Aus der Geschichte heraus argumentieren

Nur an einer Stelle wird eine spezifisch chinesische Begründung der Prinzipien angedeutet, wenn der Republikanismus in der Nähe des chinesischen Ideals der „Gerechtigkeit von allem unter dem Himmel“ erscheint. Doch in ihrem operativen Teil legt die Charta viel Wert darauf, aus der chinesischen Geschichte und Modernisierung heraus zu argumentieren. Sie versteht sich als Fortführung der „4.-Mai-Bewegung“ von 1919, als die Studenten „Wissenschaft und Demokratie“ forderten, um die „kulturelle Krankheit“ ihres Landes zu heilen. „Zusammen können wir die Ziele und Ideale verwirklichen, die unser Volk seit mehr als hundert Jahren inständig erstrebt, und können ein glänzendes neues Kapitel der chinesischen Zivilisation aufschlagen.“

All diese Elemente heben die Charta innerhalb Chinas von dem ab, was das Land von westlicher Seite ohnehin zu hören bekommt. Die Reaktionen erklären sich daher auch vor allem in diesem Kontext. Die Staatspartei diskutiert einstweilen gar nicht, sondern verhört; der am 8. Dezember festgenommene Vorsitzende des Unabhängigen Chinesischen PEN, Liu Xiaobo, ist immer noch in Haft (siehe: „Charta 2008“ für mehr Demokratie: Der chinesische Unbeugsame).
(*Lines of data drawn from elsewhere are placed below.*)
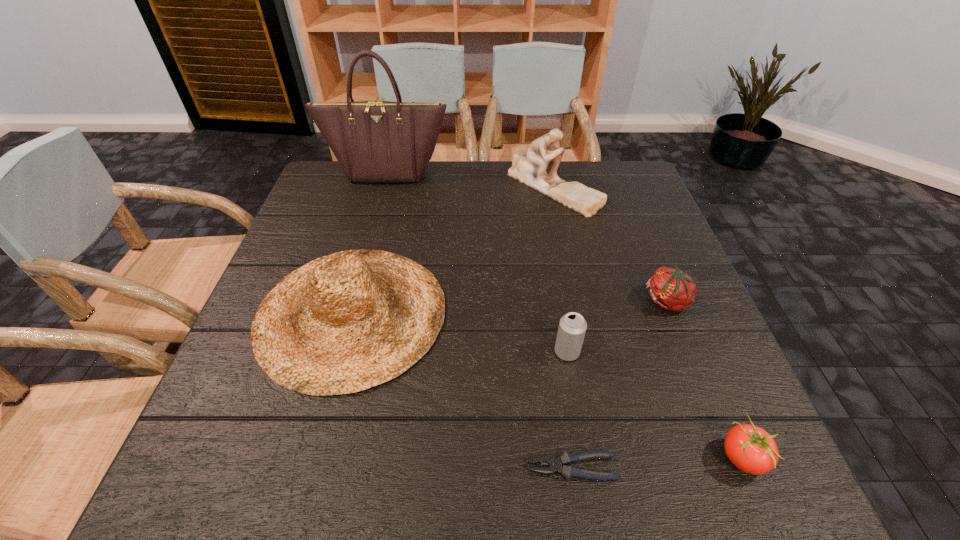 Find the location of a particular element. The height and width of the screenshot is (540, 960). the tallest object is located at coordinates (374, 141).

What are the coordinates of `the second tallest object` in the screenshot? It's located at (529, 167).

Where is `sunhat`? The image size is (960, 540). sunhat is located at coordinates (345, 322).

Locate an element on the screen. Image resolution: width=960 pixels, height=540 pixels. the fourth shortest object is located at coordinates (572, 327).

Locate an element on the screen. the farther tomato is located at coordinates (673, 290).

I want to click on the nearer tomato, so click(x=751, y=449).

Where is `the shortest object`? the shortest object is located at coordinates (568, 472).

Where is `free region located 0.370m on the front-facing side of the handbag`? Image resolution: width=960 pixels, height=540 pixels. free region located 0.370m on the front-facing side of the handbag is located at coordinates (359, 272).

Locate an element on the screen. This screenshot has width=960, height=540. vacant space situated on the front-facing side of the sixth shortest object is located at coordinates (566, 252).

The height and width of the screenshot is (540, 960). I want to click on vacant position located on the right of the fifth shortest object, so coord(584,313). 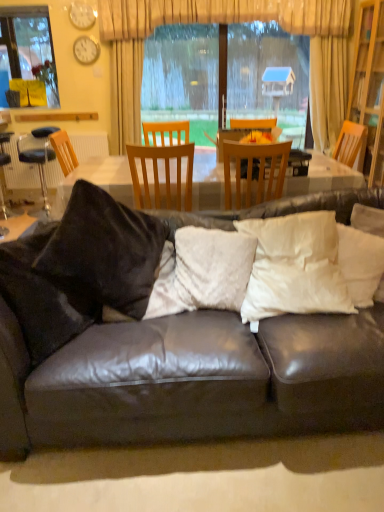 Question: From a real-world perspective, is beige fabric curtain at upper center physically above black leather bar stool at left?

Choices:
 (A) no
 (B) yes

Answer: (B)

Question: Is beige fabric curtain at upper center directly adjacent to black leather bar stool at left?

Choices:
 (A) yes
 (B) no

Answer: (B)

Question: Is beige fabric curtain at upper center bigger than black leather bar stool at left?

Choices:
 (A) yes
 (B) no

Answer: (A)

Question: Does beige fabric curtain at upper center have a greater width compared to black leather bar stool at left?

Choices:
 (A) yes
 (B) no

Answer: (A)

Question: Can you confirm if beige fabric curtain at upper center is smaller than black leather bar stool at left?

Choices:
 (A) yes
 (B) no

Answer: (B)

Question: Would you say leather couch with pillows at center is inside or outside matte white clock at upper left, arranged as the 2th clock when ordered from the bottom?

Choices:
 (A) inside
 (B) outside

Answer: (B)

Question: Considering their positions, is leather couch with pillows at center located in front of or behind matte white clock at upper left, arranged as the 2th clock when ordered from the bottom?

Choices:
 (A) behind
 (B) front

Answer: (B)

Question: Considering the positions of leather couch with pillows at center and matte white clock at upper left, the 1th clock from the top, in the image, is leather couch with pillows at center wider or thinner than matte white clock at upper left, the 1th clock from the top,?

Choices:
 (A) wide
 (B) thin

Answer: (A)

Question: In terms of size, does leather couch with pillows at center appear bigger or smaller than matte white clock at upper left, arranged as the 2th clock when ordered from the bottom?

Choices:
 (A) big
 (B) small

Answer: (A)

Question: Based on their sizes in the image, would you say white soft pillow at center, positioned as the second pillow in left-to-right order, is bigger or smaller than beige fabric curtain at upper center?

Choices:
 (A) big
 (B) small

Answer: (B)

Question: Considering their positions, is white soft pillow at center, positioned as the second pillow in left-to-right order, located in front of or behind beige fabric curtain at upper center?

Choices:
 (A) behind
 (B) front

Answer: (B)

Question: Is white soft pillow at center, the second pillow viewed from the right, inside the boundaries of beige fabric curtain at upper center, or outside?

Choices:
 (A) inside
 (B) outside

Answer: (B)

Question: Is point (309, 276) positioned closer to the camera than point (190, 17)?

Choices:
 (A) closer
 (B) farther

Answer: (A)

Question: Would you say white soft pillow at right, which ranks as the 1th pillow in right-to-left order, is to the left or to the right of matte white clock at upper left, arranged as the 2th clock when ordered from the bottom, in the picture?

Choices:
 (A) right
 (B) left

Answer: (A)

Question: Is white soft pillow at right, which ranks as the 1th pillow in right-to-left order, taller or shorter than matte white clock at upper left, the 1th clock from the top?

Choices:
 (A) short
 (B) tall

Answer: (B)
In den staatlichen Medien wird weder darüber noch über die Charta selbst berichtet. Wie weit das Papier trotz der Kontrollmaßnahmen in China verbreitet ist und wie viel Unterstützung es dort findet, lässt sich schwer abschätzen; mehr als 3600 Chinesen sollen mittlerweile unterschrieben haben.

Verrat oder orange Revolution?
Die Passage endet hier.